Mosque Raid Causes Outrage

Published: February 13, 2013 (Issue # 1746)


ALEXANDER BELENKY / SPT

Law enforcement officers arrested hundreds of migrant workers at Apraksin Dvor on Friday. Seven have been deported.

Human rights organizations in Russia, Tajikistan and Georgia on Tuesday protested mass arrests and reported harassment and beatings of mostly Central Asian and North Caucasus migrant workers during Friday’s raid on a marketplace in central St. Petersburg.

They are demanding a thorough investigation by Russian and Tajik authorities into the actions of law-enforcement officers who raided Apraksin Dvor, the marketplace in downtown St.

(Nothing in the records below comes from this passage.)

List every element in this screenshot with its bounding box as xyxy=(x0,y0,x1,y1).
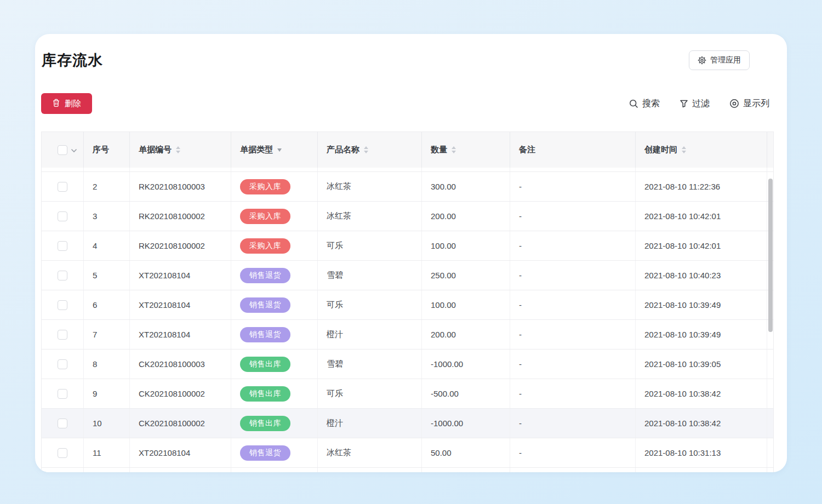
select-all-checkbox[interactable] xyxy=(58,145,67,155)
scrollbar-gutter-cell xyxy=(767,379,773,408)
column-header-product[interactable]: 产品名称 xyxy=(318,132,422,168)
qty-cell: -500.00 xyxy=(422,379,510,408)
row-checkbox[interactable] xyxy=(58,448,67,458)
remark-cell: - xyxy=(510,290,636,319)
partial-row xyxy=(42,168,773,172)
sort-icon[interactable] xyxy=(364,146,368,153)
select-cell xyxy=(42,261,84,290)
table-cell xyxy=(422,468,510,472)
qty-cell: -1000.00 xyxy=(422,409,510,438)
seq-cell: 6 xyxy=(84,290,130,319)
product-cell: 冰红茶 xyxy=(318,202,422,231)
table-cell xyxy=(422,168,510,171)
column-label: 产品名称 xyxy=(327,145,359,155)
table-row[interactable]: 2RK202108100003采购入库冰红茶300.00-2021-08-10 … xyxy=(42,172,773,202)
sort-icon[interactable] xyxy=(176,146,180,153)
search-label: 搜索 xyxy=(642,98,660,110)
doc-type-cell: 采购入库 xyxy=(231,202,318,231)
chevron-down-icon[interactable] xyxy=(71,145,77,154)
column-header-created[interactable]: 创建时间 xyxy=(636,132,767,168)
table-row[interactable]: 3RK202108100002采购入库冰红茶200.00-2021-08-10 … xyxy=(42,202,773,231)
table-cell xyxy=(510,168,636,171)
sort-ascending-icon xyxy=(176,146,180,149)
doc-no-cell: RK202108100002 xyxy=(130,231,231,260)
select-cell xyxy=(42,172,84,201)
table-row[interactable]: 7XT202108104销售退货橙汁200.00-2021-08-10 10:3… xyxy=(42,320,773,350)
doc-type-cell: 销售退货 xyxy=(231,290,318,319)
display-columns-button[interactable]: 显示列 xyxy=(729,98,769,110)
remark-cell: - xyxy=(510,379,636,408)
seq-cell: 4 xyxy=(84,231,130,260)
manage-app-button[interactable]: 管理应用 xyxy=(689,50,750,70)
column-header-qty[interactable]: 数量 xyxy=(422,132,510,168)
created-cell: 2021-08-10 10:38:42 xyxy=(636,409,767,438)
row-checkbox[interactable] xyxy=(58,389,67,399)
seq-cell: 11 xyxy=(84,438,130,467)
sort-descending-icon xyxy=(682,151,686,153)
sort-icon[interactable] xyxy=(452,146,456,153)
filter-button[interactable]: 过滤 xyxy=(680,98,710,110)
row-checkbox[interactable] xyxy=(58,182,67,192)
table-cell xyxy=(510,468,636,472)
doc-no-cell: RK202108100003 xyxy=(130,172,231,201)
doc-type-badge: 采购入库 xyxy=(240,179,290,194)
row-checkbox[interactable] xyxy=(58,271,67,280)
funnel-icon xyxy=(680,99,688,108)
select-cell xyxy=(42,231,84,260)
table-cell xyxy=(318,168,422,171)
qty-cell: 100.00 xyxy=(422,231,510,260)
table-row[interactable]: 5XT202108104销售退货雪碧250.00-2021-08-10 10:4… xyxy=(42,261,773,290)
column-header-doc_no[interactable]: 单据编号 xyxy=(130,132,231,168)
sort-icon[interactable] xyxy=(682,146,686,153)
seq-cell: 7 xyxy=(84,320,130,349)
table-cell xyxy=(130,168,231,171)
table-cell xyxy=(84,468,130,472)
table-cell xyxy=(636,468,767,472)
partial-row xyxy=(42,468,773,472)
trash-icon xyxy=(52,99,60,109)
product-cell: 冰红茶 xyxy=(318,172,422,201)
vertical-scrollbar-thumb[interactable] xyxy=(768,179,773,332)
scrollbar-gutter-cell xyxy=(767,438,773,467)
table-cell xyxy=(130,468,231,472)
product-cell: 冰红茶 xyxy=(318,438,422,467)
created-cell: 2021-08-10 10:31:13 xyxy=(636,438,767,467)
doc-no-cell: XT202108104 xyxy=(130,320,231,349)
product-cell: 可乐 xyxy=(318,231,422,260)
scrollbar-gutter-cell xyxy=(767,409,773,438)
row-checkbox[interactable] xyxy=(58,330,67,340)
doc-type-badge: 销售退货 xyxy=(240,445,290,461)
table-row[interactable]: 11XT202108104销售退货冰红茶50.00-2021-08-10 10:… xyxy=(42,438,773,468)
delete-button[interactable]: 删除 xyxy=(41,93,92,114)
table-cell xyxy=(42,468,84,472)
column-header-doc_type[interactable]: 单据类型 xyxy=(231,132,318,168)
doc-type-badge: 销售出库 xyxy=(240,416,290,431)
table-cell xyxy=(231,168,318,171)
seq-cell: 5 xyxy=(84,261,130,290)
doc-type-badge: 销售出库 xyxy=(240,357,290,372)
qty-cell: 200.00 xyxy=(422,202,510,231)
scrollbar-gutter-cell xyxy=(767,168,773,171)
column-label: 数量 xyxy=(431,145,447,155)
remark-cell: - xyxy=(510,409,636,438)
select-cell xyxy=(42,202,84,231)
qty-cell: 250.00 xyxy=(422,261,510,290)
table-row[interactable]: 8CK202108100003销售出库雪碧-1000.00-2021-08-10… xyxy=(42,350,773,379)
filter-caret-icon[interactable] xyxy=(277,148,282,152)
doc-type-badge: 采购入库 xyxy=(240,238,290,254)
table-row[interactable]: 6XT202108104销售退货可乐100.00-2021-08-10 10:3… xyxy=(42,290,773,320)
page-title: 库存流水 xyxy=(42,50,103,70)
table-row[interactable]: 10CK202108100002销售出库橙汁-1000.00-2021-08-1… xyxy=(42,409,773,438)
row-checkbox[interactable] xyxy=(58,241,67,251)
table-row[interactable]: 9CK202108100002销售出库可乐-500.00-2021-08-10 … xyxy=(42,379,773,409)
doc-type-cell: 采购入库 xyxy=(231,231,318,260)
row-checkbox[interactable] xyxy=(58,359,67,369)
search-button[interactable]: 搜索 xyxy=(629,98,660,110)
doc-type-cell: 销售出库 xyxy=(231,350,318,379)
table-cell xyxy=(231,468,318,472)
row-checkbox[interactable] xyxy=(58,419,67,428)
table-row[interactable]: 4RK202108100002采购入库可乐100.00-2021-08-10 1… xyxy=(42,231,773,261)
row-checkbox[interactable] xyxy=(58,300,67,310)
qty-cell: -1000.00 xyxy=(422,350,510,379)
row-checkbox[interactable] xyxy=(58,211,67,221)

Petersburg, during a service at a mosque on the market’s territory.

The Investigative Committee put the number of those detained at 271, but Fontanka.ru reported that “no less than 700” had been arrested, while human rights activists say that the number of arrests could be as high as 1,000.

Officially, the raid was part of a criminal investigation into “public incitement to terrorist activities or public justification of terrorism” and “inciting hatred or hostility as well as humiliation of human dignity” and was conducted jointly by several law enforcement agencies, including the Federal Security Service (FSB) and counter-extremism Center E. Smaller raids were held elsewhere in the city.

But only one person of the hundreds who were arrested is a suspect in that case.

Mass beatings were reported to have taken place during the raid at Apraksin Dvor.

“People who were victims of the mosque raid there and their relatives keep approaching us since the raid took place,” said Anna Udyarova, a lawyer with the Memorial Anti-Discrimination Center, on Tuesday.

“For instance, one citizen of Uzbekistan said he had gone there with his sons, the youngest of whom was 10, and security service officers had used force against him, had beaten him as well as his adult sons, and all this had happened before the eyes of his 10-year-old son.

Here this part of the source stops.